In full and without alteration, return the records below.
▬▬▬
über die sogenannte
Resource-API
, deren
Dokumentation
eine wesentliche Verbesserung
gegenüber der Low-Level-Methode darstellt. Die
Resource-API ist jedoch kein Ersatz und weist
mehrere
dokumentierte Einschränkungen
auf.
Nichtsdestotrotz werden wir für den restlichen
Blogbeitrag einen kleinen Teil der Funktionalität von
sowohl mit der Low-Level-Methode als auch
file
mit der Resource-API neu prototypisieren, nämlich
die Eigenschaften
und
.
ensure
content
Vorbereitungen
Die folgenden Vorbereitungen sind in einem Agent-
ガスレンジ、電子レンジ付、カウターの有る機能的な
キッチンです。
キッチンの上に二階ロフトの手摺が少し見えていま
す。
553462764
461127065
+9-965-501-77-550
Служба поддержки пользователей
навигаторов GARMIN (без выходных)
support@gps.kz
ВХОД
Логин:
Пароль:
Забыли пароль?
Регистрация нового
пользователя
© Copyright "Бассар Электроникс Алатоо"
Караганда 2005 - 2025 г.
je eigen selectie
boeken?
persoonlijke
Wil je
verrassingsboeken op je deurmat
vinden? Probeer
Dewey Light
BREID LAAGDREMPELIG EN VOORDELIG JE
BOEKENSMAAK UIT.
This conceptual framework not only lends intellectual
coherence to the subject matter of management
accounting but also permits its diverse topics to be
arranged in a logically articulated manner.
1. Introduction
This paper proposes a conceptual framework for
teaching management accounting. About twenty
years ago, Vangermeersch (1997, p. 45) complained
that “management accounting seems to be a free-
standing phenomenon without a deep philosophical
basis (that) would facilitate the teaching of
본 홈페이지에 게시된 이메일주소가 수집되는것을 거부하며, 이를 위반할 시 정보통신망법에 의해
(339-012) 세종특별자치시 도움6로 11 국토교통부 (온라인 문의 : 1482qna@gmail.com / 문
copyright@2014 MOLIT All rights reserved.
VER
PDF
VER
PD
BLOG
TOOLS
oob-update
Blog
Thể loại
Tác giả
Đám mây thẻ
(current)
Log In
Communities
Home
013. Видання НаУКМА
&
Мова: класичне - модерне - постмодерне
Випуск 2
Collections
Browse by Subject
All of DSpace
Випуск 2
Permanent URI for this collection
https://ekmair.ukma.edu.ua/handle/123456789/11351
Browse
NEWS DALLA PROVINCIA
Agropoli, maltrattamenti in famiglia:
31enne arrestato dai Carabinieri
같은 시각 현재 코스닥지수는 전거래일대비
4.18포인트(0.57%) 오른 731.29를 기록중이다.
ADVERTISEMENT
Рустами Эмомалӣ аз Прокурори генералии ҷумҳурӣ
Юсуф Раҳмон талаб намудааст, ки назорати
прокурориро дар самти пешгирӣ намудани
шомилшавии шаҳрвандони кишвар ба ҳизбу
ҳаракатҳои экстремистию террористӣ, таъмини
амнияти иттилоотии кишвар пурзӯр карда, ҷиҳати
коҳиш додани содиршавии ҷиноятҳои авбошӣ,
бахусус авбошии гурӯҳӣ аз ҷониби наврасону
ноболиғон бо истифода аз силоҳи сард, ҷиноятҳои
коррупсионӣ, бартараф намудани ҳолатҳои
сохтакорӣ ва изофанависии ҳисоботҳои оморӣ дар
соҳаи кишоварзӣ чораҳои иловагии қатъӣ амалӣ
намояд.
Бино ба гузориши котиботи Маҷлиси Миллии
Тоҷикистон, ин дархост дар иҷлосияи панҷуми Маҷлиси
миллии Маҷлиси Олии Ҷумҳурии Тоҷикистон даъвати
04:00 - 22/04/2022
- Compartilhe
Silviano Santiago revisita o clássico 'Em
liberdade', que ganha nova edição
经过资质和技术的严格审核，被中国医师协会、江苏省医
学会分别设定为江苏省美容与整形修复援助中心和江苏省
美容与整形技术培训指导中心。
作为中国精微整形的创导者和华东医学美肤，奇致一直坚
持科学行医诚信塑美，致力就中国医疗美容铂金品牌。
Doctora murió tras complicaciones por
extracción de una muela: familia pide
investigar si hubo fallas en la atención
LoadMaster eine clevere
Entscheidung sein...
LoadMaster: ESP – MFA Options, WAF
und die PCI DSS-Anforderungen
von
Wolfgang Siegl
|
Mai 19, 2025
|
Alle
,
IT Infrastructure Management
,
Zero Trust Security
▬▬▬
REPLY
über die sogenannte
Resource-API
, deren
Dokumentation
eine wesentliche Verbesserung
gegenüber der Low-Level-Methode darstellt. Die
Resource-API ist jedoch kein Ersatz und weist
mehrere
dokumentierte Einschränkungen
auf.
Nichtsdestotrotz werden wir für den restlichen
Blogbeitrag einen kleinen Teil der Funktionalität von
sowohl mit der Low-Level-Methode als auch
file
mit der Resource-API neu prototypisieren, nämlich
die Eigenschaften
und
.
ensure
content
Vorbereitungen
Die folgenden Vorbereitungen sind in einem Agent-
ガスレンジ、電子レンジ付、カウターの有る機能的な
キッチンです。
キッチンの上に二階ロフトの手摺が少し見えていま
す。
553462764
461127065
+9-965-501-77-550
Служба поддержки пользователей
навигаторов GARMIN (без выходных)
support@gps.kz
ВХОД
Логин:
Пароль:
Забыли пароль?
Регистрация нового
пользователя
© Copyright "Бассар Электроникс Алатоо"
Караганда 2005 - 2025 г.
je eigen selectie
boeken?
persoonlijke
Wil je
verrassingsboeken op je deurmat
vinden? Probeer
Dewey Light
BREID LAAGDREMPELIG EN VOORDELIG JE
BOEKENSMAAK UIT.
This conceptual framework not only lends intellectual
coherence to the subject matter of management
accounting but also permits its diverse topics to be
arranged in a logically articulated manner.
1. Introduction
This paper proposes a conceptual framework for
teaching management accounting. About twenty
years ago, Vangermeersch (1997, p. 45) complained
that “management accounting seems to be a free-
standing phenomenon without a deep philosophical
basis (that) would facilitate the teaching of
본 홈페이지에 게시된 이메일주소가 수집되는것을 거부하며, 이를 위반할 시 정보통신망법에 의해
(339-012) 세종특별자치시 도움6로 11 국토교통부 (온라인 문의 : 1482qna@gmail.com / 문
copyright@2014 MOLIT All rights reserved.
VER
PDF
VER
PD
BLOG
TOOLS
oob-update
Blog
Thể loại
Tác giả
Đám mây thẻ
(current)
Log In
Communities
Home
013. Видання НаУКМА
&
Мова: класичне - модерне - постмодерне
Випуск 2
Collections
Browse by Subject
All of DSpace
Випуск 2
Permanent URI for this collection
https://ekmair.ukma.edu.ua/handle/123456789/11351
Browse
NEWS DALLA PROVINCIA
Agropoli, maltrattamenti in famiglia:
31enne arrestato dai Carabinieri
같은 시각 현재 코스닥지수는 전거래일대비
4.18포인트(0.57%) 오른 731.29를 기록중이다.
ADVERTISEMENT
Рустами Эмомалӣ аз Прокурори генералии ҷумҳурӣ
Юсуф Раҳмон талаб намудааст, ки назорати
прокурориро дар самти пешгирӣ намудани
шомилшавии шаҳрвандони кишвар ба ҳизбу
ҳаракатҳои экстремистию террористӣ, таъмини
амнияти иттилоотии кишвар пурзӯр карда, ҷиҳати
коҳиш додани содиршавии ҷиноятҳои авбошӣ,
бахусус авбошии гурӯҳӣ аз ҷониби наврасону
ноболиғон бо истифода аз силоҳи сард, ҷиноятҳои
коррупсионӣ, бартараф намудани ҳолатҳои
сохтакорӣ ва изофанависии ҳисоботҳои оморӣ дар
соҳаи кишоварзӣ чораҳои иловагии қатъӣ амалӣ
намояд.
Бино ба гузориши котиботи Маҷлиси Миллии
Тоҷикистон, ин дархост дар иҷлосияи панҷуми Маҷлиси
миллии Маҷлиси Олии Ҷумҳурии Тоҷикистон даъвати
04:00 - 22/04/2022
- Compartilhe
Silviano Santiago revisita o clássico 'Em
liberdade', que ganha nova edição
经过资质和技术的严格审核，被中国医师协会、江苏省医
学会分别设定为江苏省美容与整形修复援助中心和江苏省
美容与整形技术培训指导中心。
作为中国精微整形的创导者和华东医学美肤，奇致一直坚
持科学行医诚信塑美，致力就中国医疗美容铂金品牌。
Doctora murió tras complicaciones por
extracción de una muela: familia pide
investigar si hubo fallas en la atención
LoadMaster eine clevere
Entscheidung sein...
LoadMaster: ESP – MFA Options, WAF
und die PCI DSS-Anforderungen
von
Wolfgang Siegl
|
Mai 19, 2025
|
Alle
,
IT Infrastructure Management
,
Zero Trust Security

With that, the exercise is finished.